In fact, I’ll offer up a minor complaint, and that’s that the crimes are sometimes too clever for their own good. I feel like the writing sometimes gets away from itself, trying so hard to surprise us at every turn that it becomes downright confusing. You want us to feel like we’re on a journey of discovery with the characters, cracking the case with you—not left out in the rain hopelessly scratching our heads until you enlighten us with the info you’ve been withholding. Smart cases with clever twists, I love. Incomprehensibility, not so much.
It’s also because the show is experimenting this season with more directorial tricks—crime scene special effects, flashbacks, and flashbacks within flashbacks within flashbacks. It’s all very complicated and I feel like these tricks can obscure the story rather than help it along. It’s a minor complaint in the scheme of things, because a large component of this show IS the style, but I do think it’s worth noting. Especially since I think this season is in more danger of it than last year, where at least they tried to keep it down to sharp 45-minute episodes. I’m still shuddering a bit at the torture-fest of the premiere.

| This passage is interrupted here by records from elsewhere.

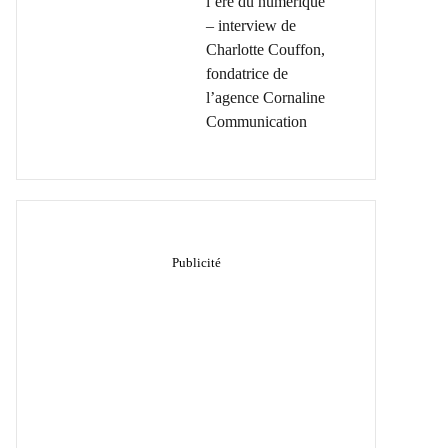
l’ère du numérique
– interview de
Charlotte Couffon,
fondatrice de
l’agence Cornaline
Communication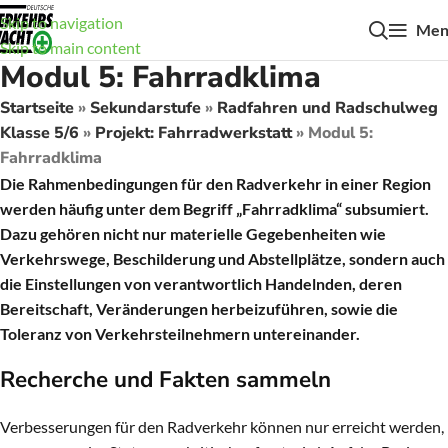
Skip to navigation
Men
Skip to main content
Modul 5: Fahrradklima
Startseite
»
Sekundarstufe
»
Radfahren und Radschulweg
Klasse 5/6
»
Projekt: Fahrradwerkstatt
»
Modul 5:
Fahrradklima
Die Rahmenbedingungen für den Radverkehr in einer Region
werden häufig unter dem Begriff „Fahrradklima“ subsumiert.
Dazu gehören nicht nur materielle Gegebenheiten wie
Verkehrswege, Beschilderung und Abstellplätze, sondern auch
die Einstellungen von verantwortlich Handelnden, deren
Bereitschaft, Veränderungen herbeizuführen, sowie die
Toleranz von Verkehrsteilnehmern untereinander.
Recherche und Fakten sammeln
Verbesserungen für den Radverkehr können nur erreicht werden,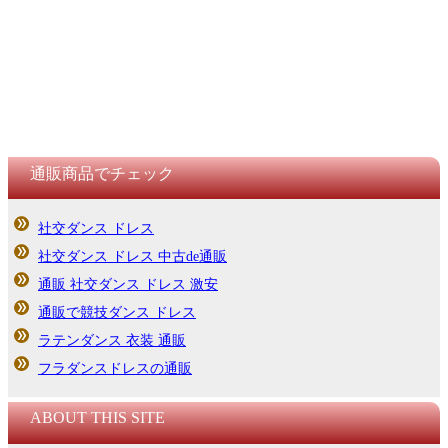
通販商品でチェック
社交ダンス ドレス
社交ダンス ドレス 中古de通販
通販 社交ダンス ドレス 激安
通販で競技ダンス ドレス
ラテンダンス 衣装 通販
フラダンスドレスの通販
ABOUT THIS SITE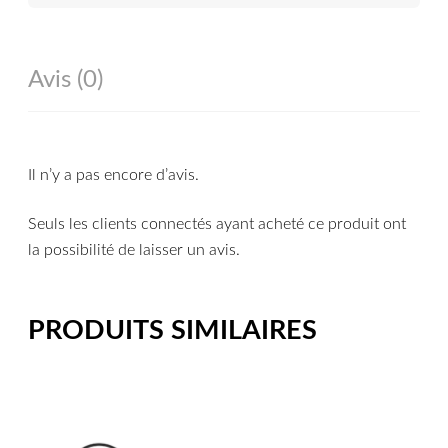
Avis (0)
Il n’y a pas encore d’avis.
Seuls les clients connectés ayant acheté ce produit ont
la possibilité de laisser un avis.
PRODUITS SIMILAIRES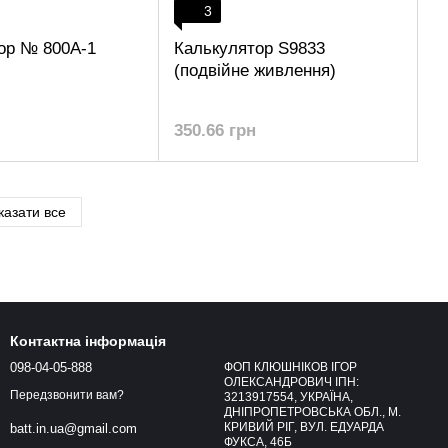
3
ор № 800A-1
Калькулятор S9833
(подвійне живлення)
350.66 грн
казати все
Контактна інформація
098-04-05-888
ФОП КЛЮШНІКОВ ІГОР
ОЛЕКСАНДРОВИЧ ІПН:
Передзвонити вам?
3213917554, УКРАЇНА,
ДНІПРОПЕТРОВСЬКА ОБЛ., М.
КРИВИЙ РІГ, ВУЛ. ЕДУАРДА
batt.in.ua@gmail.com
ФУКСА, 46Б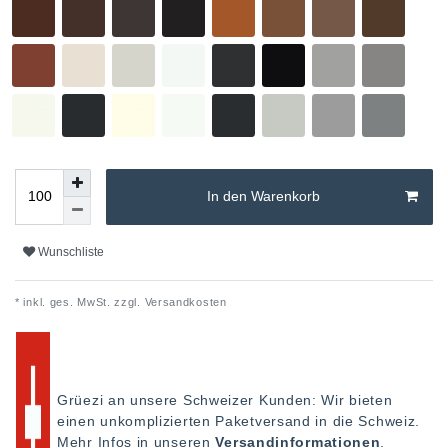
In den Warenkorb
Wunschliste
* inkl. ges. MwSt. zzgl.
Versandkosten
Grüezi an unsere Schweizer Kunden: Wir bieten
einen unkomplizierten Paketversand in die Schweiz.
Mehr Infos in unseren
Versandinformationen
.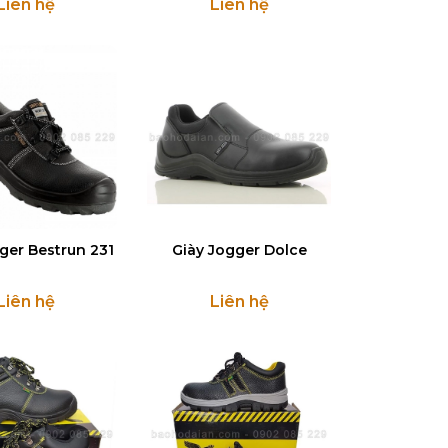
Liên hệ
Liên hệ
ger Bestrun 231
Giày Jogger Dolce
Liên hệ
Liên hệ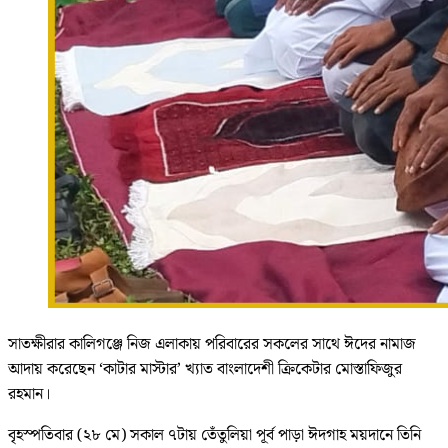
সাতক্ষীরার কালিগঞ্জে নিজ এলাকায় পরিবারের সকলের সাথে ঈদের নামাজ
আদায় করেছেন ‘কাটার মাস্টার’ খ্যাত বাংলাদেশী ক্রিকেটার মোস্তাফিজুর
রহমান।
বৃহস্পতিবার (২৮ মে) সকাল ৭টায় তেঁতুলিয়া পূর্ব পাড়া ঈদগাহ ময়দানে তিনি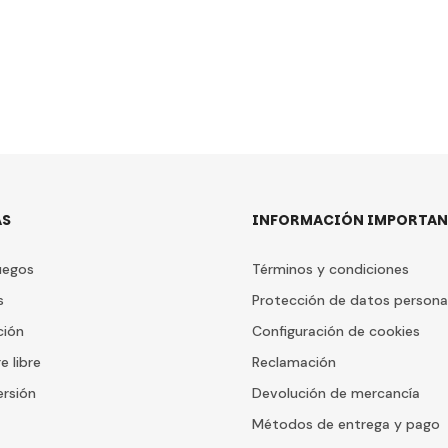
AS
INFORMACIÓN IMPORTAN
uegos
Términos y condiciones
s
Protección de datos persona
ción
Configuración de cookies
e libre
Reclamación
ersión
Devolución de mercancía
Métodos de entrega y pago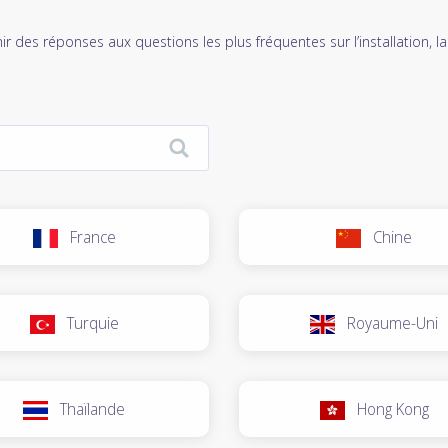
r des réponses aux questions les plus fréquentes sur l’installation, la
France
Chine
Turquie
Royaume-Uni
Thaïlande
Hong Kong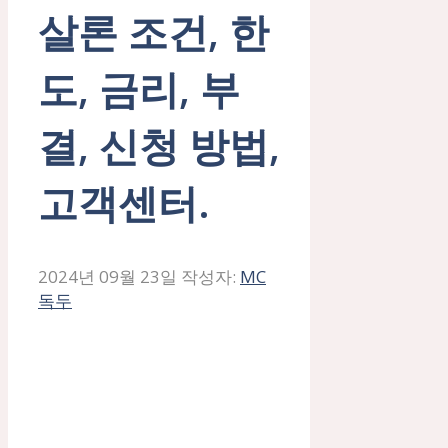
살론 조건, 한
도, 금리, 부
결, 신청 방법,
고객센터.
2024년 09월 23일
작성자:
MC
독두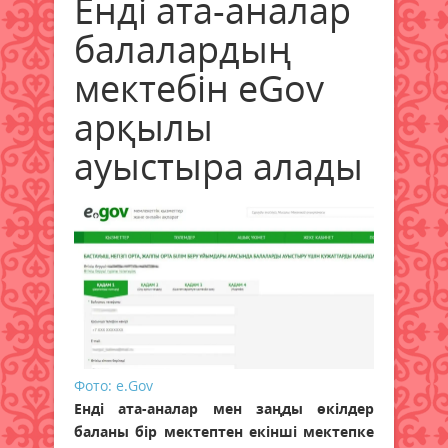
Енді ата-аналар
балалардың
мектебін eGov
арқылы
ауыстыра алады
Фото: e.Gov
Енді ата-аналар мен заңды өкілдер
баланы бір мектептен екінші мектепке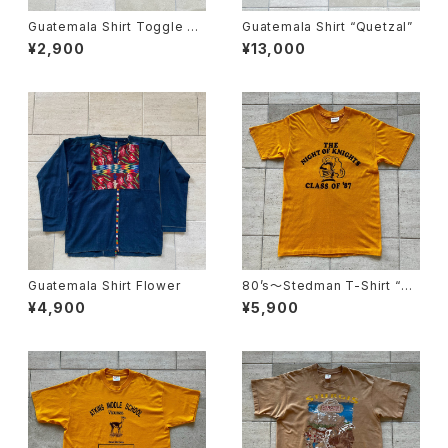
Guatemala Shirt Toggle Bu
Guatemala Shirt “Quetzal”
tton
¥2,900
¥13,000
Guatemala Shirt Flower
80’s〜Stedman T-Shirt “M
ADE IN USA”
¥4,900
¥5,900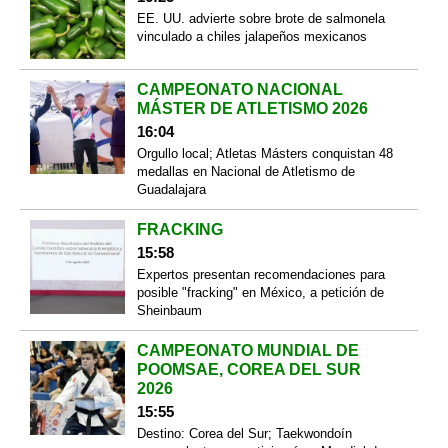
EE. UU. advierte sobre brote de salmonela
vinculado a chiles jalapeños mexicanos
CAMPEONATO NACIONAL
MÁSTER DE ATLETISMO 2026
16:04
Orgullo local; Atletas Másters conquistan 48
medallas en Nacional de Atletismo de
Guadalajara
FRACKING
15:58
Expertos presentan recomendaciones para
posible "fracking" en México, a petición de
Sheinbaum
CAMPEONATO MUNDIAL DE
POOMSAE, COREA DEL SUR
2026
15:55
Destino: Corea del Sur; Taekwondoín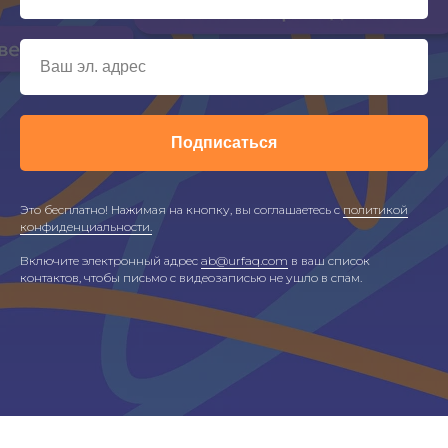
Подписаться
Это бесплатно! Нажимая на кнопку, вы соглашаетесь с
политикой
конфиденциальности.
Включите электронный адрес
ab@urfaq.com
в ваш список
контактов, чтобы письмо с видеозаписью не ушло в спам.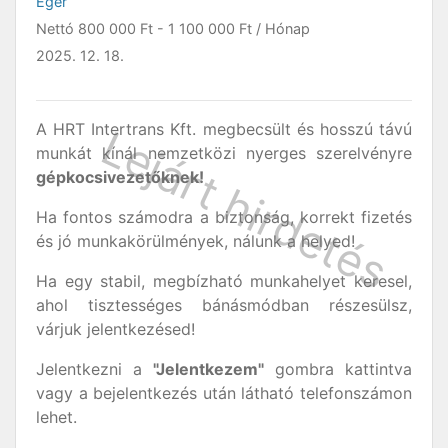
Eger
Nettó
800 000 Ft
-
1 100 000 Ft
/ Hónap
2025. 12. 18.
A HRT Intertrans Kft. megbecsült és hosszú távú
munkát kínál nemzetközi nyerges szerelvényre
gépkocsivezetőknek!
Ha fontos számodra a biztonság, korrekt fizetés
és jó munkakörülmények, nálunk a helyed!
Ha egy stabil, megbízható munkahelyet keresel,
ahol tisztességes bánásmódban részesülsz,
várjuk jelentkezésed!
Jelentkezni a
"Jelentkezem"
gombra kattintva
vagy a bejelentkezés után látható telefonszámon
lehet.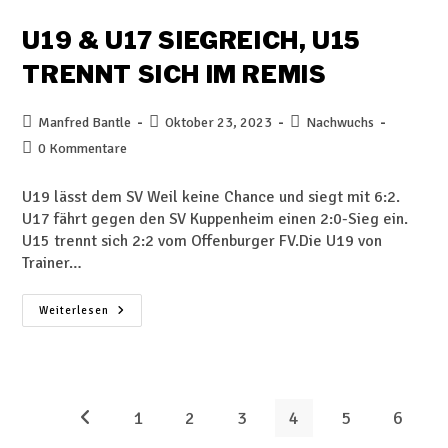
U19 & U17 SIEGREICH, U15
TRENNT SICH IM REMIS
Manfred Bantle
Oktober 23, 2023
Nachwuchs
0 Kommentare
U19 lässt dem SV Weil keine Chance und siegt mit 6:2.
U17 fährt gegen den SV Kuppenheim einen 2:0-Sieg ein.
U15 trennt sich 2:2 vom Offenburger FV.Die U19 von
Trainer…
Weiterlesen
1
2
3
4
5
6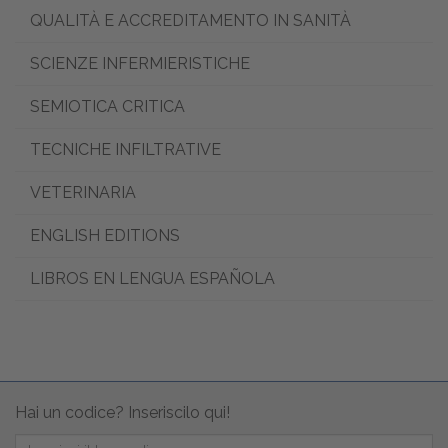
QUALITÀ E ACCREDITAMENTO IN SANITÀ
SCIENZE INFERMIERISTICHE
SEMIOTICA CRITICA
TECNICHE INFILTRATIVE
VETERINARIA
ENGLISH EDITIONS
LIBROS EN LENGUA ESPAÑOLA
Hai un codice? Inseriscilo qui!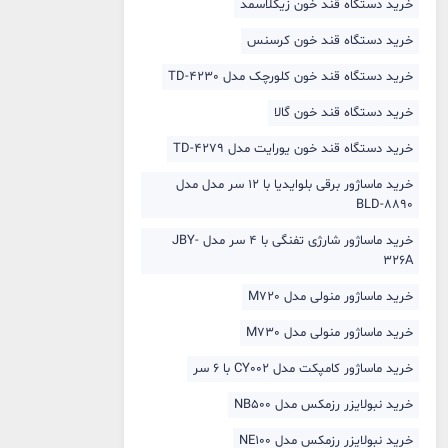
خرید دستگاه قند خون زیکلاسمد
خرید دستگاه قند خون کرسنس
خرید دستگاه قند خون کلورچک مدل TD-4230
خرید دستگاه قند خون گالا
خرید دستگاه قند خون یورایت مدل TD-4279
خرید ماساژور برقی بلوایدیا با 12 سر مدل مدل
BLD-8890
خرید ماساژور شارژی تفنگی با 4 سر مدل JBY-
326A
خرید ماساژور منولی مدل M720
خرید ماساژور منولی مدل M730
خرید ماساژور کامپکت مدل CY002 با 6 سر
خرید نبولایزر رزمکس مدل NB500
خرید نبولایزر رزمکس مدل NE100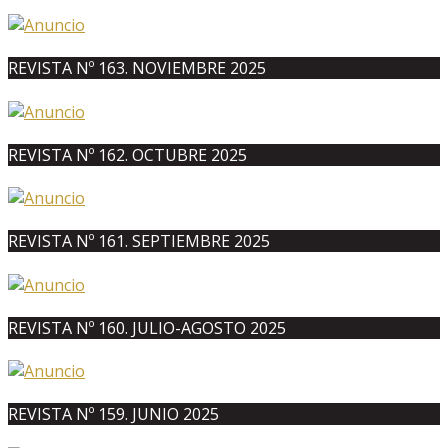
REVISTA Nº 163. NOVIEMBRE 2025
REVISTA Nº 162. OCTUBRE 2025
REVISTA Nº 161. SEPTIEMBRE 2025
REVISTA Nº 160. JULIO-AGOSTO 2025
REVISTA Nº 159. JUNIO 2025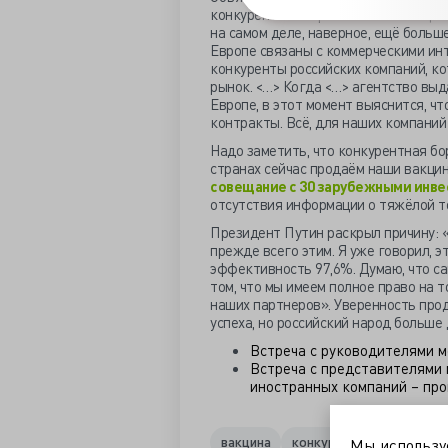
конкурентной борьбы. Рынок вакцин 
на самом деле, наверное, ещё больш
Европе связаны с коммерческими инт
конкуренты российских компаний, ко
рынок. <…> Когда <…> агентство выд
Европе, в этот момент выяснится, ч
контракты. Всё, для наших компаний 
Надо заметить, что конкурентная бор
странах сейчас продаём наши вакцин
совещание с 30 зарубежными инв
отсутствия информации о тяжёлой т
Президент Путин раскрыл причину:
прежде всего этим. Я уже говорил, 
эффективность 97,6%. Думаю, что са
том, что мы имеем полное право на то
наших партнеров». Уверенность прод
успеха, но российский народ больше
Встреча с руководителями м
Встреча с представителями
иностранных компаний – про
вакцина
конкуренция
президе
Мы использ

On to this episode, which I really did enjoy quite a lot. And it’s not surprising that the murders had very little to do with it. (Side note: Did the two cases really just happen to be the same case? Did Prosecutor Joo have a clue, or is this a coincidence? I’ll hold out judgment for now, but if it was just a convenient coincidence, I’m gonna be mighty disappointed.)
I totally loved all the bonding moments, though, and Jung-in’s fantasies running the show. Aside from keeping the acting squarely in the hands of characters we care about (and not the guests), it also alleviates the total cheese factor of the scenarios. Don’t get me wrong—I’m totally feeling the chemistry of Tae-yeon and Jung-in (though okay, the man could have chemistry with a door) and rooting for some sort of romantic development, even if it’s not a conventional happy ever after.
But at this point in the pop-culture time-space continuum, I must admit that there is this inescapable cheese factor at the overly melodramatic, vampire-human Love That Cannot Be (Cannot Be!) scenario. And by portraying it as part of a girlish fantasy, we totally get to have cake and eat cake: We can enjoy the scenario while keeping in mind that it’s not completely real. It’s beyond the scope of straight mocking, because it beat us to the punch by self-mocking.
Alas, who’s sad that Tae-yeon can’t actually turn Jung-in? ‘Cause if I’ve got my timelines right (and with this show, that’s a challenge), he’s already used up his turning rights on Dr. Blood. Time to call in a favor?